Roland Grain, one of the founders of Ardgowan Distillery, which is due to open next year at Inverkip, near Greenock, believes the sector is entering a fresh consolidation phase.

“Large companies will mothball their smaller distilleries again – like they have done in all consolidation phases – and will use their newly-built larger operations to produce what’s needed,” he predicted.

But Mr Grain thinks this consolidation phase will be different to those in the past.

“We will see a lot of smaller, independent white spirit and whisky distilleries closing, simply because working capital will get too expensive for them,” he said.

“The cost of producing new-make spirit has more than doubled due to inflation in the price of barley, energy, and wood.

“Nearly all distilleries use loans against casks, which have been a kind of ‘free lunch’ for many years now.

“With the comeback of higher interest rates, this could double the costs of a 10-year-old whisky.”

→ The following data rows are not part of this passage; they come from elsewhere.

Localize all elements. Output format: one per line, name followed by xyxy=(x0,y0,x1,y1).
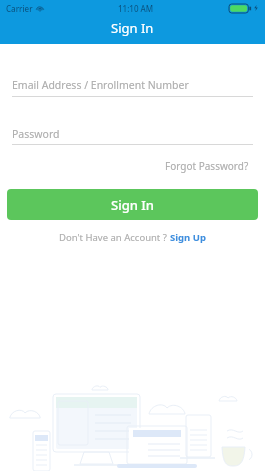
button[interactable]: Sign In xyxy=(7,189,258,220)
staticText: Sign In xyxy=(111,19,154,37)
button[interactable]: Forgot Password? xyxy=(161,155,253,177)
staticText: Don't Have an Account ? xyxy=(59,231,167,244)
staticText: Password xyxy=(12,127,60,141)
staticText: Sign In xyxy=(111,196,155,214)
staticText: Sign Up xyxy=(170,231,206,244)
staticText: Carrier xyxy=(6,3,33,14)
staticText: 11:10 AM xyxy=(118,3,154,14)
button[interactable]: Sign Up xyxy=(170,231,206,244)
staticText: Email Address / Enrollment Number xyxy=(12,78,189,92)
button[interactable]: Email Address / Enrollment Number xyxy=(12,74,253,96)
staticText: Forgot Password? xyxy=(165,159,249,173)
button[interactable]: Password xyxy=(12,124,253,144)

We will see a lot of smaller, independent white spirit and whisky distilleries closing, simply because working capital will get too expensive for them.”

Roland Grain, co-founder, Ardgowan Distillery.

Start-up distilleries and lower-margin parts of the industry will suffer most, Mr Grain said.

His business model for Ardgowan involves producing higher-margin single malt – as opposed to blended whisky – and making the distillery as environmentally friendly as possible to reduce its energy bills in the short term, as well as any taxes or other charges for carbon emissions in the longer term.

He added: “The large companies will keep their smaller distilleries closed this time, rather than selling them or knocking them down, because they have seen the Port Ellen example and know now that whisky from a mothballed distillery will be extremely precious.”

Uncertain future for whisky start-ups

Looking further ahead, Berstein’s Mr Stirling said: “We’ve probably got 40 or 50 start-up distilleries – what’s intriguing is who’s going to own them in 10 or 20 years?

“Some are run by entrepreneurs who won’t sell them – it’s in their blood.

“But once these entrepreneurs retire or die will their kids want to run them?

“The start-ups that are doing something different – like Arbikie making rye whisky – could be of interest to the big players, as could distilleries on Islay for groups that don’t yet have an island whisky.”